• [Work item]
Could you return each line below without altering a word?

::: Material for this exercise

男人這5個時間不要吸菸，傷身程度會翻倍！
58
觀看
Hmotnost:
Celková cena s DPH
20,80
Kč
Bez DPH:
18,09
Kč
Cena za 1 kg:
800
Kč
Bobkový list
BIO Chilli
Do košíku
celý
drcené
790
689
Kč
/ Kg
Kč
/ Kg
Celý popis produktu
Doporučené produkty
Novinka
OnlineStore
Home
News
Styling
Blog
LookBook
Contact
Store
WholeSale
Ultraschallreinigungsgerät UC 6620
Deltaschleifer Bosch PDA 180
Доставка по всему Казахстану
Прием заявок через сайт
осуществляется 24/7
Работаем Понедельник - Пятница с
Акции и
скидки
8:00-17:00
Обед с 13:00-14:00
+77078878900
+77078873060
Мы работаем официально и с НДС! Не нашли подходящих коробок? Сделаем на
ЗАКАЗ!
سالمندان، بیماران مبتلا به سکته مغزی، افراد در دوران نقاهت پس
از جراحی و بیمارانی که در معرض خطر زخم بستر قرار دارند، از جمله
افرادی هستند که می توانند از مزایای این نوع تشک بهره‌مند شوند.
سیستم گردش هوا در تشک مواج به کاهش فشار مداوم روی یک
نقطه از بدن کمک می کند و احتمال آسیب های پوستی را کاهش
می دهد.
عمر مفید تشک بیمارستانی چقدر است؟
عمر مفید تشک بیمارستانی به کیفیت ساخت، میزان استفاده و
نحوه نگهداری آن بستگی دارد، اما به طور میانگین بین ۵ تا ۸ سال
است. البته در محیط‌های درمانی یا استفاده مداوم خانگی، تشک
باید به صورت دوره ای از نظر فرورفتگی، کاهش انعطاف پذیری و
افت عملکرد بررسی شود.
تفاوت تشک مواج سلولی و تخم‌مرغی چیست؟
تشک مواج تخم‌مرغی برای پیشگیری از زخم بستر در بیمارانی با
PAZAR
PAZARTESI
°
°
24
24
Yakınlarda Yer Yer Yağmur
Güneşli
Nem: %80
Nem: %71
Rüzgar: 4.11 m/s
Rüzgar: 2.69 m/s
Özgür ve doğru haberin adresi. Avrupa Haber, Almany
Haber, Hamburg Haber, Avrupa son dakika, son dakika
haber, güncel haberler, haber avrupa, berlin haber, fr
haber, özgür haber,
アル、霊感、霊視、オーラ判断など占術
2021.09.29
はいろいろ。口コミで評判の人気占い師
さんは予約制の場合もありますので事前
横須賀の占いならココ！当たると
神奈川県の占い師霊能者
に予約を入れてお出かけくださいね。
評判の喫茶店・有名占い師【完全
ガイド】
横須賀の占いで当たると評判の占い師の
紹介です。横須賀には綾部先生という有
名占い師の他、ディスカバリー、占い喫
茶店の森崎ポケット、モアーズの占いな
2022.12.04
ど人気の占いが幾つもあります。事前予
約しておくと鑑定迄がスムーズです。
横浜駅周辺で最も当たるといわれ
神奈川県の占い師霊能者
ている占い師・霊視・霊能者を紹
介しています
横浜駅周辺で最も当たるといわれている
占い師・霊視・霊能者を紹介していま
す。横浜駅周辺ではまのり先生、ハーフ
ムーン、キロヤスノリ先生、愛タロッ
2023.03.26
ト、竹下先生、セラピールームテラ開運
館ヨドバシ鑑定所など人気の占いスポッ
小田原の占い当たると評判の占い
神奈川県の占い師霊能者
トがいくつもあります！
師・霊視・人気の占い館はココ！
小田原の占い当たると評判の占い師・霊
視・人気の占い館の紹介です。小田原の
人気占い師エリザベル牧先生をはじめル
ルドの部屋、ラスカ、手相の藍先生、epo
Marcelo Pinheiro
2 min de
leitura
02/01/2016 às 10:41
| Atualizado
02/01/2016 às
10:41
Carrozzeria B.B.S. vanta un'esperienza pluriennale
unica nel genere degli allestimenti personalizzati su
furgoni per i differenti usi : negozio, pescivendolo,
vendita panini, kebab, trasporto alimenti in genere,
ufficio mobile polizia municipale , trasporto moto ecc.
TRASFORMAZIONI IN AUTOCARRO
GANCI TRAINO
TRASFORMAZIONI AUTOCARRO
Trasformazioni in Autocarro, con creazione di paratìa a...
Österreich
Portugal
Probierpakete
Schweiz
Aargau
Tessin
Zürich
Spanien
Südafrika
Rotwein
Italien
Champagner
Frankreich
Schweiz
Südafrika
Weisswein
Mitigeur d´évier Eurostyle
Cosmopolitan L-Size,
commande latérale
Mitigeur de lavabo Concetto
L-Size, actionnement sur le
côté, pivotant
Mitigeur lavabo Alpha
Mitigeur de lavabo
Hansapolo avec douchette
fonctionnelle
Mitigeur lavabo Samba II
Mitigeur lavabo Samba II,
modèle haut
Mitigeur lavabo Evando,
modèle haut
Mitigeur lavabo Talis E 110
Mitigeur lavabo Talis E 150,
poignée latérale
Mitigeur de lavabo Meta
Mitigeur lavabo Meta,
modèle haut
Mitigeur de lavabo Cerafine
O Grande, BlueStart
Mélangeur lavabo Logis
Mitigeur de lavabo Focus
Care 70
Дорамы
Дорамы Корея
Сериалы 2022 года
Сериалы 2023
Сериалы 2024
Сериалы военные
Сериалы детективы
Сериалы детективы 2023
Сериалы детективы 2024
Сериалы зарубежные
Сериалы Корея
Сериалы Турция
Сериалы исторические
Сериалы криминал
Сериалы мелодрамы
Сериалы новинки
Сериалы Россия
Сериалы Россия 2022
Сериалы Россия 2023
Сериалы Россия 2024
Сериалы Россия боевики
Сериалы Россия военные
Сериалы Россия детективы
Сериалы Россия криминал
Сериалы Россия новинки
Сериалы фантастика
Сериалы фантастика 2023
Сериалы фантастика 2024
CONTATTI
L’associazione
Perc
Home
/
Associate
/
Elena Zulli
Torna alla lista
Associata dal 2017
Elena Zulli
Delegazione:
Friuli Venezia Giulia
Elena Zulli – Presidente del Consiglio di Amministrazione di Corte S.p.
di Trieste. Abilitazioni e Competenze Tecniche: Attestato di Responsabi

::::::

• [Result of the exercise]
男人這5個時間不要吸菸，傷身程度會翻倍！
58
觀看
Hmotnost:
Celková cena s DPH
20,80
Kč
Bez DPH:
18,09
Kč
Cena za 1 kg:
800
Kč
Bobkový list
BIO Chilli
Do košíku
celý
drcené
790
689
Kč
/ Kg
Kč
/ Kg
Celý popis produktu
Doporučené produkty
Novinka
OnlineStore
Home
News
Styling
Blog
LookBook
Contact
Store
WholeSale
Ultraschallreinigungsgerät UC 6620
Deltaschleifer Bosch PDA 180
Доставка по всему Казахстану
Прием заявок через сайт
осуществляется 24/7
Работаем Понедельник - Пятница с
Акции и
скидки
8:00-17:00
Обед с 13:00-14:00
+77078878900
+77078873060
Мы работаем официально и с НДС! Не нашли подходящих коробок? Сделаем на
ЗАКАЗ!
سالمندان، بیماران مبتلا به سکته مغزی، افراد در دوران نقاهت پس
از جراحی و بیمارانی که در معرض خطر زخم بستر قرار دارند، از جمله
افرادی هستند که می توانند از مزایای این نوع تشک بهره‌مند شوند.
سیستم گردش هوا در تشک مواج به کاهش فشار مداوم روی یک
نقطه از بدن کمک می کند و احتمال آسیب های پوستی را کاهش
می دهد.
عمر مفید تشک بیمارستانی چقدر است؟
عمر مفید تشک بیمارستانی به کیفیت ساخت، میزان استفاده و
نحوه نگهداری آن بستگی دارد، اما به طور میانگین بین ۵ تا ۸ سال
است. البته در محیط‌های درمانی یا استفاده مداوم خانگی، تشک
باید به صورت دوره ای از نظر فرورفتگی، کاهش انعطاف پذیری و
افت عملکرد بررسی شود.
تفاوت تشک مواج سلولی و تخم‌مرغی چیست؟
تشک مواج تخم‌مرغی برای پیشگیری از زخم بستر در بیمارانی با
PAZAR
PAZARTESI
°
°
24
24
Yakınlarda Yer Yer Yağmur
Güneşli
Nem: %80
Nem: %71
Rüzgar: 4.11 m/s
Rüzgar: 2.69 m/s
Özgür ve doğru haberin adresi. Avrupa Haber, Almany
Haber, Hamburg Haber, Avrupa son dakika, son dakika
haber, güncel haberler, haber avrupa, berlin haber, fr
haber, özgür haber,
アル、霊感、霊視、オーラ判断など占術
2021.09.29
はいろいろ。口コミで評判の人気占い師
さんは予約制の場合もありますので事前
横須賀の占いならココ！当たると
神奈川県の占い師霊能者
に予約を入れてお出かけくださいね。
評判の喫茶店・有名占い師【完全
ガイド】
横須賀の占いで当たると評判の占い師の
紹介です。横須賀には綾部先生という有
名占い師の他、ディスカバリー、占い喫
茶店の森崎ポケット、モアーズの占いな
2022.12.04
ど人気の占いが幾つもあります。事前予
約しておくと鑑定迄がスムーズです。
横浜駅周辺で最も当たるといわれ
神奈川県の占い師霊能者
ている占い師・霊視・霊能者を紹
介しています
横浜駅周辺で最も当たるといわれている
占い師・霊視・霊能者を紹介していま
す。横浜駅周辺ではまのり先生、ハーフ
ムーン、キロヤスノリ先生、愛タロッ
2023.03.26
ト、竹下先生、セラピールームテラ開運
館ヨドバシ鑑定所など人気の占いスポッ
小田原の占い当たると評判の占い
神奈川県の占い師霊能者
トがいくつもあります！
師・霊視・人気の占い館はココ！
小田原の占い当たると評判の占い師・霊
視・人気の占い館の紹介です。小田原の
人気占い師エリザベル牧先生をはじめル
ルドの部屋、ラスカ、手相の藍先生、epo
Marcelo Pinheiro
2 min de
leitura
02/01/2016 às 10:41
| Atualizado
02/01/2016 às
10:41
Carrozzeria B.B.S. vanta un'esperienza pluriennale
unica nel genere degli allestimenti personalizzati su
furgoni per i differenti usi : negozio, pescivendolo,
vendita panini, kebab, trasporto alimenti in genere,
ufficio mobile polizia municipale , trasporto moto ecc.
TRASFORMAZIONI IN AUTOCARRO
GANCI TRAINO
TRASFORMAZIONI AUTOCARRO
Trasformazioni in Autocarro, con creazione di paratìa a...
Österreich
Portugal
Probierpakete
Schweiz
Aargau
Tessin
Zürich
Spanien
Südafrika
Rotwein
Italien
Champagner
Frankreich
Schweiz
Südafrika
Weisswein
Mitigeur d´évier Eurostyle
Cosmopolitan L-Size,
commande latérale
Mitigeur de lavabo Concetto
L-Size, actionnement sur le
côté, pivotant
Mitigeur lavabo Alpha
Mitigeur de lavabo
Hansapolo avec douchette
fonctionnelle
Mitigeur lavabo Samba II
Mitigeur lavabo Samba II,
modèle haut
Mitigeur lavabo Evando,
modèle haut
Mitigeur lavabo Talis E 110
Mitigeur lavabo Talis E 150,
poignée latérale
Mitigeur de lavabo Meta
Mitigeur lavabo Meta,
modèle haut
Mitigeur de lavabo Cerafine
O Grande, BlueStart
Mélangeur lavabo Logis
Mitigeur de lavabo Focus
Care 70
Дорамы
Дорамы Корея
Сериалы 2022 года
Сериалы 2023
Сериалы 2024
Сериалы военные
Сериалы детективы
Сериалы детективы 2023
Сериалы детективы 2024
Сериалы зарубежные
Сериалы Корея
Сериалы Турция
Сериалы исторические
Сериалы криминал
Сериалы мелодрамы
Сериалы новинки
Сериалы Россия
Сериалы Россия 2022
Сериалы Россия 2023
Сериалы Россия 2024
Сериалы Россия боевики
Сериалы Россия военные
Сериалы Россия детективы
Сериалы Россия криминал
Сериалы Россия новинки
Сериалы фантастика
Сериалы фантастика 2023
Сериалы фантастика 2024
CONTATTI
L’associazione
Perc
Home
/
Associate
/
Elena Zulli
Torna alla lista
Associata dal 2017
Elena Zulli
Delegazione:
Friuli Venezia Giulia
Elena Zulli – Presidente del Consiglio di Amministrazione di Corte S.p.
di Trieste. Abilitazioni e Competenze Tecniche: Attestato di Responsabi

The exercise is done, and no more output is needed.